WHAT NEEDS TO BE DONE:
Retype exactly the span of lines below from the one with "have gone to" through the one with "prayer. Get into". Do not include pictures.

RECORDS SUPPLIED:
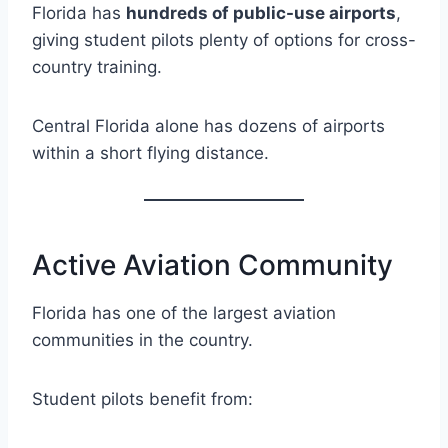
Florida has
hundreds of public-use airports
,
giving student pilots plenty of options for cross-
country training.
Central Florida alone has dozens of airports
within a short flying distance.
Active Aviation Community
Florida has one of the largest aviation
communities in the country.
Student pilots benefit from:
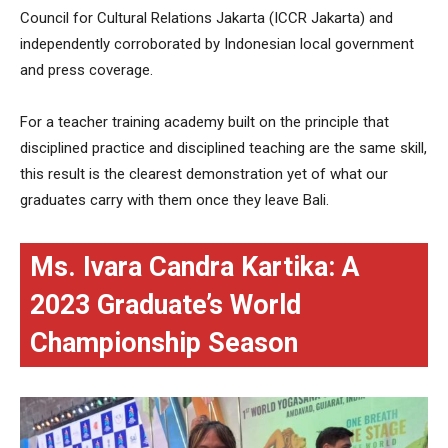
Council for Cultural Relations Jakarta (ICCR Jakarta) and
independently corroborated by Indonesian local government
and press coverage.
For a teacher training academy built on the principle that
disciplined practice and disciplined teaching are the same skill,
this result is the clearest demonstration yet of what our
graduates carry with them once they leave Bali.
Ms. Ivara Candra Kartika: A
2023 Graduate’s World
Championship Season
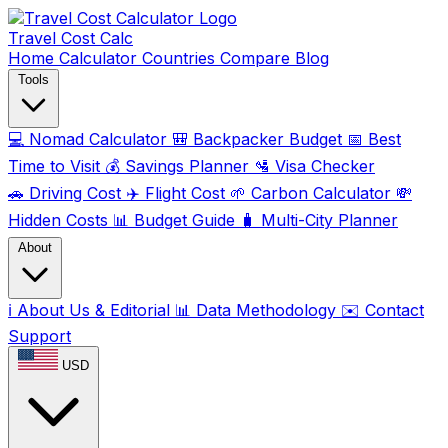
Travel Cost
Calc
Home
Calculator
Countries
Compare
Blog
Tools
💻
Nomad Calculator
🎒
Backpacker Budget
📅
Best
Time to Visit
💰
Savings Planner
🛂
Visa Checker
🚗
Driving Cost
✈️
Flight Cost
🌱
Carbon Calculator
💸
Hidden Costs
📊
Budget Guide
🧳
Multi-City Planner
About
ℹ️
About Us & Editorial
📊
Data Methodology
✉️
Contact
Support
USD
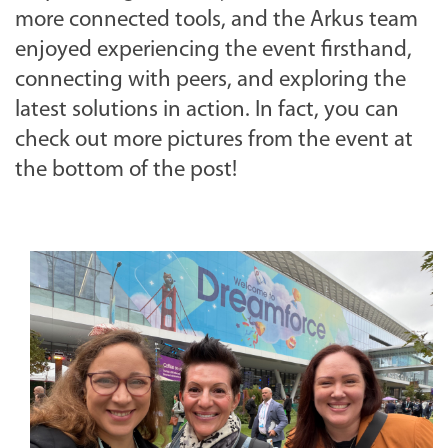
more connected tools, and the Arkus team
enjoyed experiencing the event firsthand,
connecting with peers, and exploring the
latest solutions in action. In fact, you can
check out more pictures from the event at
the bottom of the post!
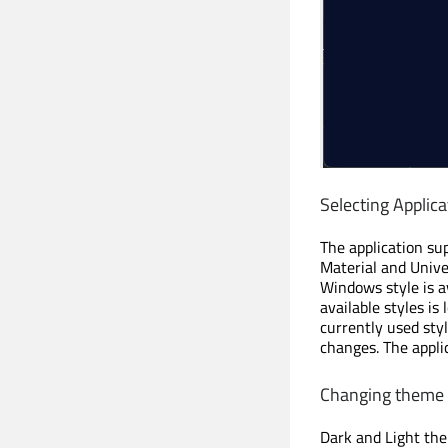
Selecting Applica
The application su
Material and Unive
Windows style is av
available styles is
currently used sty
changes. The appli
Changing theme
Dark and Light the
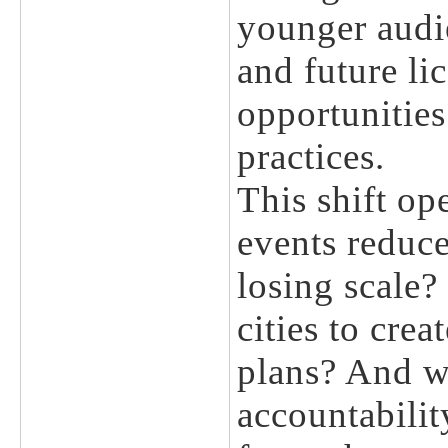
younger audie
and future li
opportunitie
practices.
This shift op
events reduce
losing scale?
cities to crea
plans? And w
accountabili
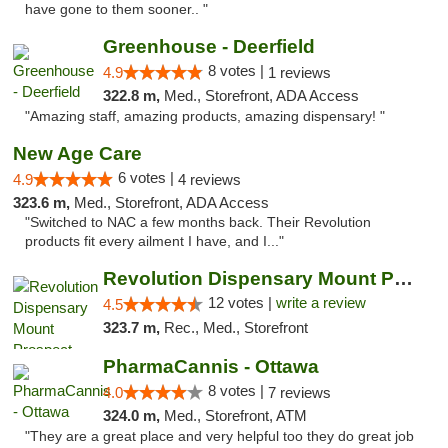
have gone to them sooner.. "
Greenhouse - Deerfield
8 votes |
4.9
1 reviews
322.8 m,
Med., Storefront, ADA Access
"Amazing staff, amazing products, amazing dispensary! "
New Age Care
6 votes |
4.9
4 reviews
323.6 m,
Med., Storefront, ADA Access
"Switched to NAC a few months back. Their Revolution
products fit every ailment I have, and I..."
Revolution Dispensary Mount Prospect
12 votes |
write a review
4.5
323.7 m,
Rec., Med., Storefront
PharmaCannis - Ottawa
8 votes |
4.0
7 reviews
324.0 m,
Med., Storefront, ATM
"They are a great place and very helpful too they do great job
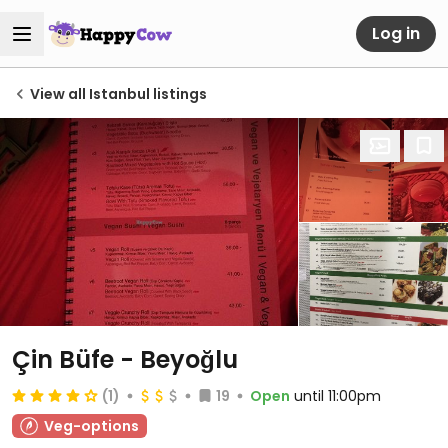
Log in
View all Istanbul listings
Çin Büfe - Beyoğlu
(1)
19
Open
until 11:00pm
Veg-options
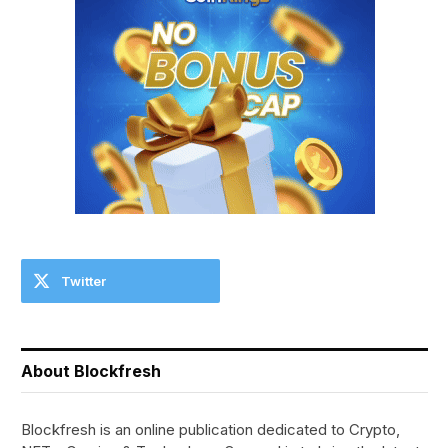
Twitter
About Blockfresh
Blockfresh is an online publication dedicated to Crypto,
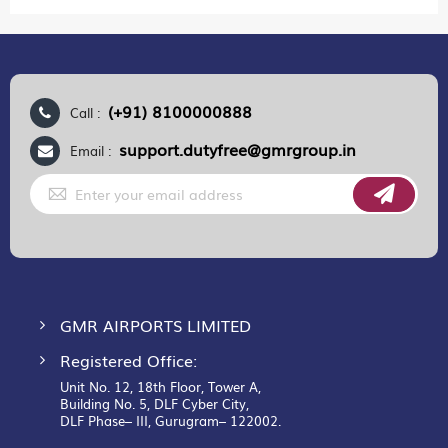
(+91) 8100000888
Call :
support.dutyfree@gmrgroup.in
Email :
Sign
Up
for
Our
Newsletter:
GMR AIRPORTS LIMITED
Registered Office:
Unit No. 12, 18th Floor, Tower A,
Building No. 5, DLF Cyber City,
DLF Phase– III, Gurugram– 122002.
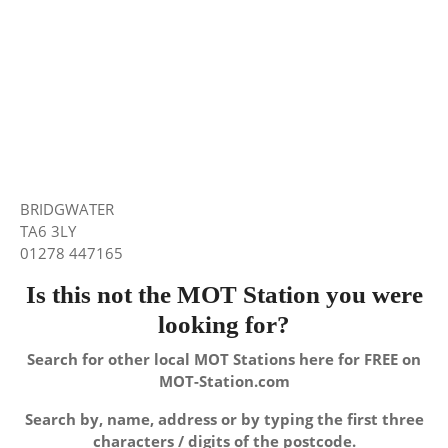
BRIDGWATER
TA6 3LY
01278 447165
Is this not the MOT Station you were
looking for?
Search for other local MOT Stations here for FREE on
MOT-Station.com
Search by, name, address or by typing the first three
characters / digits of the postcode.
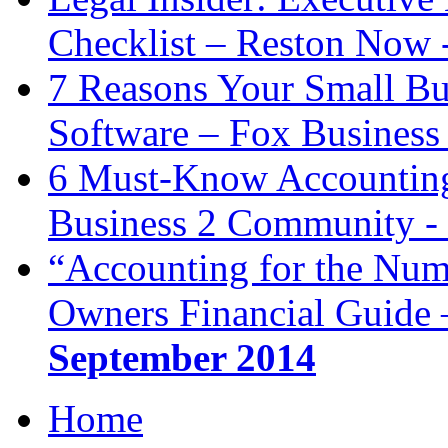
Checklist – Reston Now 
7 Reasons Your Small Bu
Software – Fox Business
6 Must-Know Accounting 
Business 2 Community -
“Accounting for the Num
Owners Financial Guide 
September 2014
Home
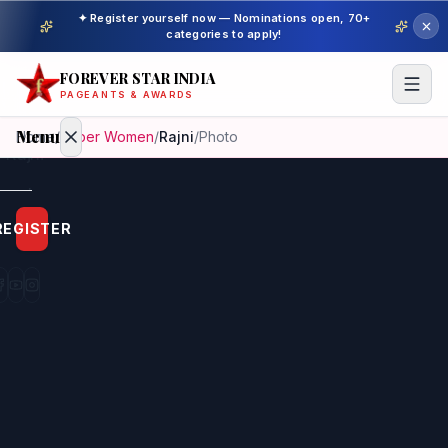
✦ Register yourself now — Nominations open, 70+
categories to apply!
FOREVER STAR INDIA
PAGEANTS & AWARDS
Menu
Home
/
Super Women
/
Rajni
/
Photo
Home
REGISTER
Beauty
Pageant
Awardees
Model
Gallery
Pageant
Winner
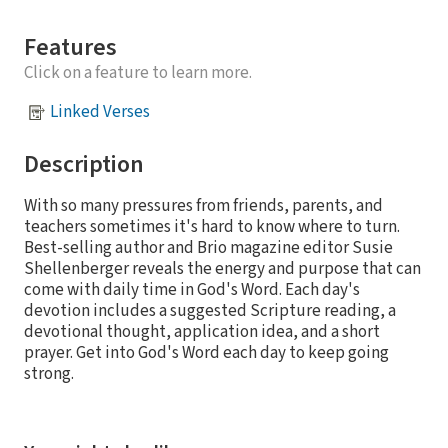
Features
Click on a feature to learn more.
Linked Verses
Description
With so many pressures from friends, parents, and
teachers sometimes it's hard to know where to turn.
Best-selling author and Brio magazine editor Susie
Shellenberger reveals the energy and purpose that can
come with daily time in God's Word. Each day's
devotion includes a suggested Scripture reading, a
devotional thought, application idea, and a short
prayer. Get into God's Word each day to keep going
strong.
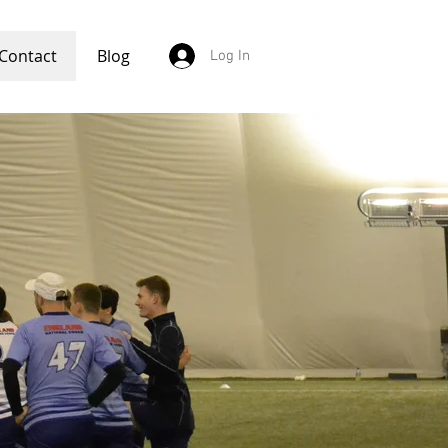
Contact
Blog
Log In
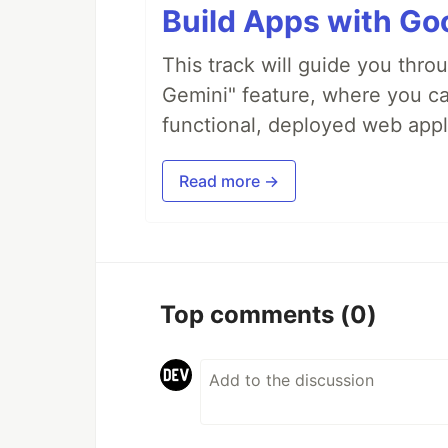
Build Apps with Goo
This track will guide you thro
Gemini" feature, where you can
functional, deployed web appl
Read more →
Top comments
(0)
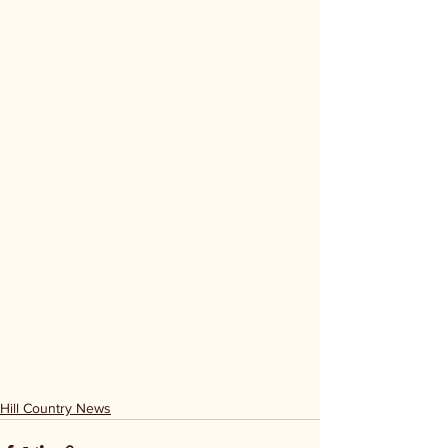
Hill Country News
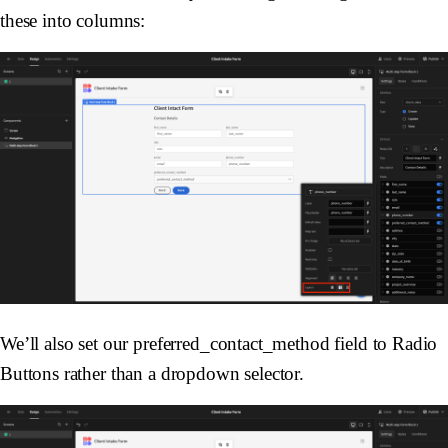
these into columns:
We’ll also set our preferred_contact_method field to Radio
Buttons rather than a dropdown selector.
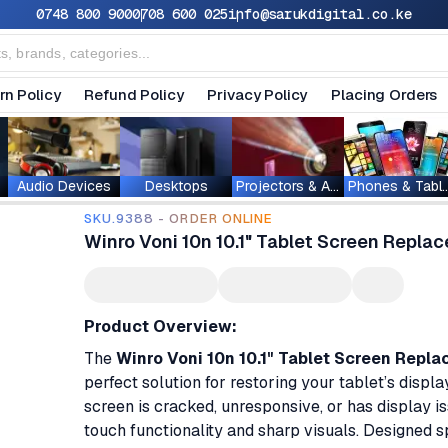
0748 800 900
0708 600 025
info@sarukdigital.co.ke
rn Policy
Refund Policy
Privacy Policy
Placing Orders
Audio Devices
Desktops
Projectors & Accessories
Phones & T
SKU.9388 - ORDER ONLINE
Winro Voni 10n 10.1" Tablet Screen Repla
Product Overview:
The
Winro Voni 10n 10.1" Tablet Screen Repl
perfect solution for restoring your tablet’s displ
screen is cracked, unresponsive, or has display i
touch functionality and sharp visuals. Designed sp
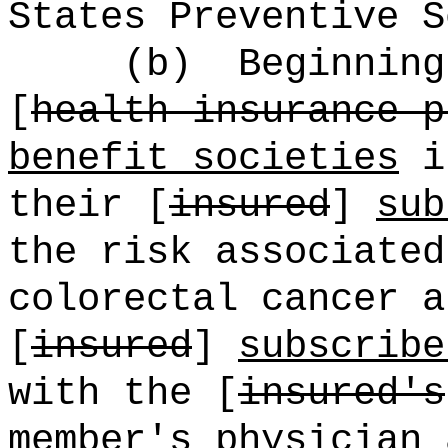
States Preventive S
(b)
Beginning
[
health insurance p
benefit societies
in
their [
insured
]
sub
the risk associated
colorectal cancer a
[
insured
]
subscribe
with the [
insured's
member's
physician 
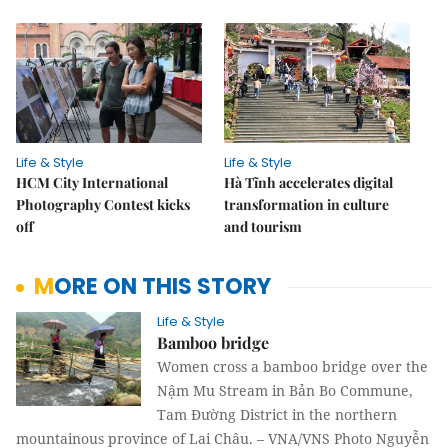
Life & Style
Life & Style
HCM City International
Hà Tĩnh accelerates digital
Photography Contest kicks
transformation in culture
off
and tourism
MORE ON THIS STORY
Life & Style
Bamboo bridge
Women cross a bamboo bridge over the
Nậm Mu Stream in Bản Bo Commune,
Tam Đường District in the northern
mountainous province of Lai Châu. – VNA/VNS Photo Nguyễn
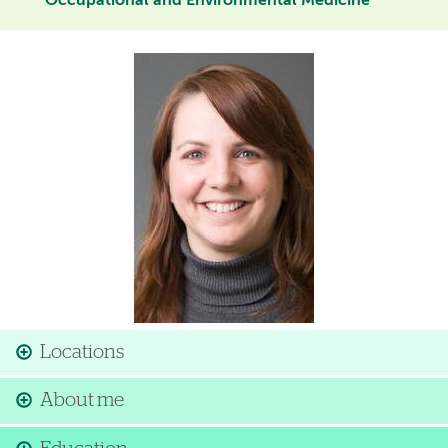
Occupational and Environmental Medicine
Image
Locations
About me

RESPONSE:
have gone to them sooner.. "
Greenhouse - Deerfield
8 votes |
4.9
1 reviews
322.8 m,
Med., Storefront, ADA Access
"Amazing staff, amazing products, amazing dispensary! "
New Age Care
6 votes |
4.9
4 reviews
323.6 m,
Med., Storefront, ADA Access
"Switched to NAC a few months back. Their Revolution
products fit every ailment I have, and I..."
Revolution Dispensary Mount Prospect
12 votes |
write a review
4.5
323.7 m,
Rec., Med., Storefront
PharmaCannis - Ottawa
8 votes |
4.0
7 reviews
324.0 m,
Med., Storefront, ATM
"They are a great place and very helpful too they do great job
Log in
View all Istanbul listings
Çin Büfe - Beyoğlu
(1)
19
Open
until 11:00pm
Veg-options
Twitter
About Blockfresh
Blockfresh is an online publication dedicated to Crypto,
(+91) 8100000888
Call :
support.dutyfree@gmrgroup.in
Email :
Sign
Up
for
Our
Newsletter:
GMR AIRPORTS LIMITED
Registered Office:
Unit No. 12, 18th Floor, Tower A,
Building No. 5, DLF Cyber City,
DLF Phase– III, Gurugram– 122002.
BRIDGWATER
TA6 3LY
01278 447165
Is this not the MOT Station you were
looking for?
Search for other local MOT Stations here for FREE on
MOT-Station.com
Search by, name, address or by typing the first three
characters / digits of the postcode.
Checklist – Reston Now 
7 Reasons Your Small Bu
Software – Fox Business
6 Must-Know Accounting 
Business 2 Community -
“Accounting for the Num
Owners Financial Guide 
September 2014
Home
✦ Register yourself now — Nominations open, 70+
categories to apply!
FOREVER STAR INDIA
PAGEANTS & AWARDS
Menu
Home
/
Super Women
/
Rajni
/
Photo
Home
REGISTER
Beauty
Pageant
Awardees
Model
Gallery
Pageant
Winner
Features
Click on a feature to learn more.
Linked Verses
Description
With so many pressures from friends, parents, and
teachers sometimes it's hard to know where to turn.
Best-selling author and Brio magazine editor Susie
Shellenberger reveals the energy and purpose that can
come with daily time in God's Word. Each day's
devotion includes a suggested Scripture reading, a
devotional thought, application idea, and a short
prayer. Get into God's Word each day to keep going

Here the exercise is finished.